Directions for this task: Retype all of the listing exactly, passing over any picture you find.

::::

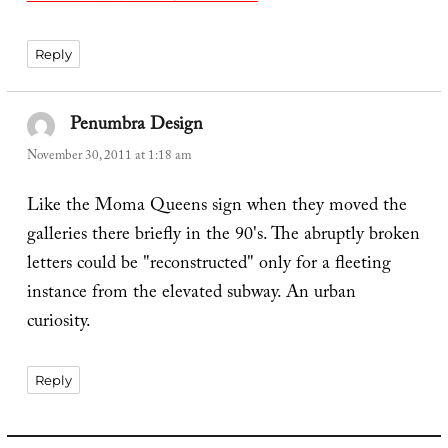
Reply
Penumbra Design
says:
November 30, 2011 at 1:18 am
Like the Moma Queens sign when they moved the
galleries there briefly in the 90's. The abruptly broken
letters could be "reconstructed" only for a fleeting
instance from the elevated subway. An urban
curiosity.
Reply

::::

Reply to the exercise:
Reply
Penumbra Design
says:
November 30, 2011 at 1:18 am
Like the Moma Queens sign when they moved the
galleries there briefly in the 90's. The abruptly broken
letters could be "reconstructed" only for a fleeting
instance from the elevated subway. An urban
curiosity.
Reply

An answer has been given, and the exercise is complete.